Under my idea, a group that wanted to bid for public sector contracts would have to agree that the main British subsidiary had a golden share, with a public sector board director looking after the taxpayer’s interests and ensuring that any failures with our money are exposed and punished.

It would also mean that a company wanting public deals would have to limit its private sector outsourcing work in Britain. Tying their fortunes to the state would entice them to do a better job.

The EU has already clamped down on golden shares, arguing that they can infringe on free movement of capital. This more extreme idea would be still more legally fraught, while there is a danger that there would be little competition with few willing to accept the terms of the golden share.

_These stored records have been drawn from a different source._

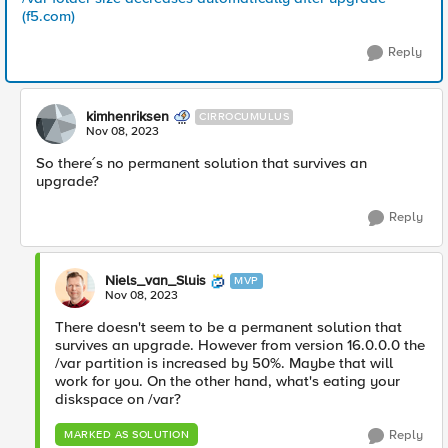
(f5.com)
Reply
kimhenriksen
CIRROCUMULUS
Nov 08, 2023
So there´s no permanent solution that survives an
upgrade?
Reply
Niels_van_Sluis
MVP
Nov 08, 2023
There doesn't seem to be a permanent solution that
survives an upgrade. However from version 16.0.0.0 the
/var partition is increased by 50%. Maybe that will
work for you. On the other hand, what's eating your
diskspace on /var?
Reply
MARKED AS SOLUTION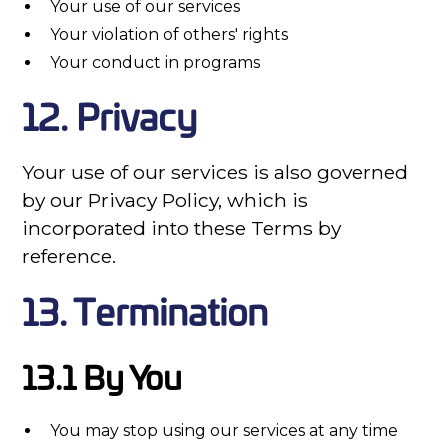
Your use of our services
Your violation of others' rights
Your conduct in programs
12. Privacy
Your use of our services is also governed
by our Privacy Policy, which is
incorporated into these Terms by
reference.
13. Termination
13.1 By You
You may stop using our services at any time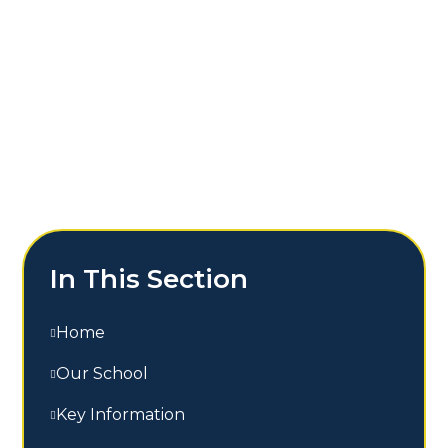
In This Section
Home
Our School
Key Information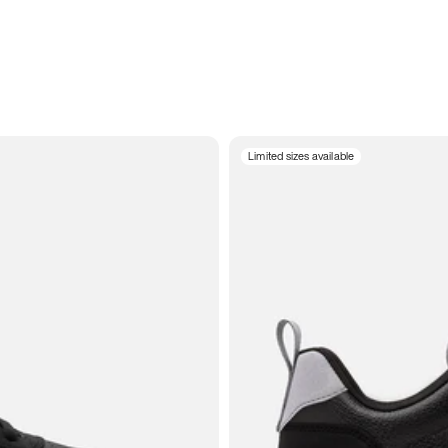
Limited sizes available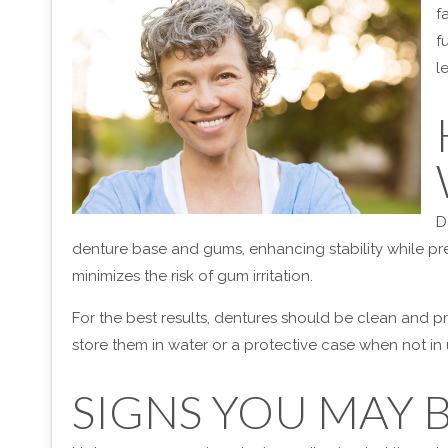
f
f
l
D
denture base and gums, enhancing stability while pr
minimizes the risk of gum irritation.
For the best results, dentures should be clean and 
store them in water or a protective case when not i
SIGNS YOU MAY 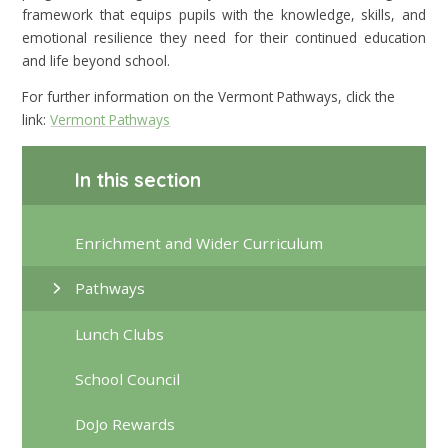
framework that equips pupils with the knowledge, skills, and
emotional resilience they need for their continued education
and life beyond school.
For further information on the Vermont Pathways, click the
link:
Vermont Pathways
In this section
Enrichment and Wider Curriculum
Pathways
Lunch Clubs
School Council
DoJo Rewards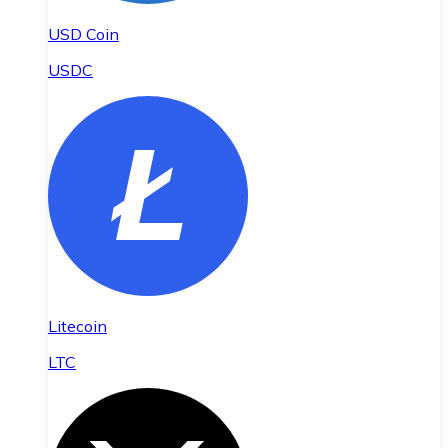
USD Coin
USDC
Litecoin
LTC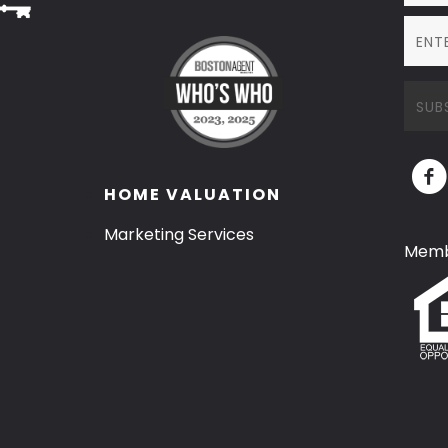
HOME VALUATION
Marketing Services
Memb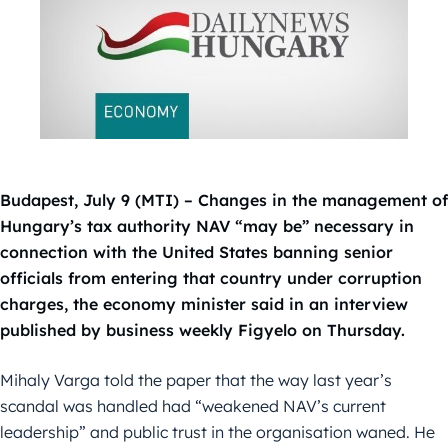
Budapest, July 9 (MTI) – Changes in the management of
Hungary’s tax authority NAV “may be” necessary in
connection with the United States banning senior
officials from entering that country under corruption
charges, the economy minister said in an interview
published by business weekly Figyelo on Thursday.
Mihaly Varga told the paper that the way last year’s
scandal was handled had “weakened NAV’s current
leadership” and public trust in the organisation waned. He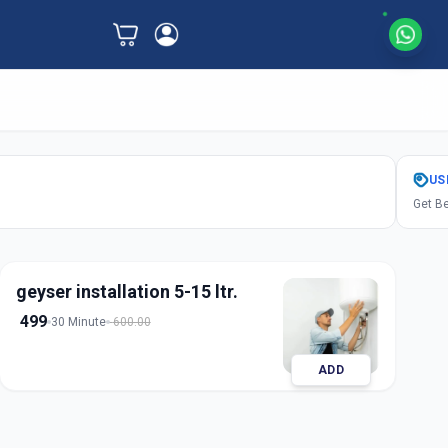
US
Get Be
geyser installation 5-15 ltr.
499
30 Minute
600.00
ADD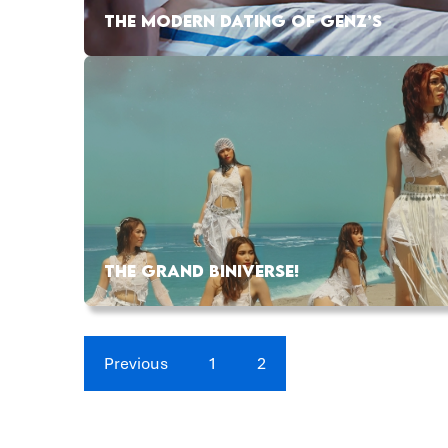
THE MODERN DATING OF GENZ’S
THE GRAND BINIVERSE!
Previous
1
2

I suggest this not because I think this roughly sketched notion is obviously practical, but because there is a need to start a debate into how to reform what is now the hidden state.

Tony Blair is mining the wrong seam of information

As my colleague Andy McSmith reported earlier this week, the Northern Ireland select committee wants to quiz Tony Blair as part of an inquiry into promises made to suspected terrorists prior to the 1998 Good Friday Agreement.

Our former PM has offered written answers to queries, which, according to committee chairman Laurence Robertson, means Mr Blair is “effectively” refusing to appear for a proper grilling. But Mr Blair is terribly busy trying to bring peace to the Middle East and, so the blurb goes, “encourage understanding of world faiths”.

Lest we worry that he doesn’t have time for his business interests, he is to make the keynote presentation at the world’s biggest mining investment conference, South Africa’s Mining Indaba, next year. Attendees at this deal-making extravaganza, such as the Ivanhoe Mines founder Robert Friedland and former Goldman Sachs economist Jim O’Neill, will, according to the press release, receive Mr Blair’s “unique and charismatic insights to our global delegation who are vested in capitalising African mining”.

Mr Blair can point to his efforts to improve governance in Africa, but this shows how business and politics can be a toxic mix. He should be explaining why 187 people received letters reassuring them they were not wanted by UK police, not wowing the likes of BHP Billiton and Anglo American in Cape Town.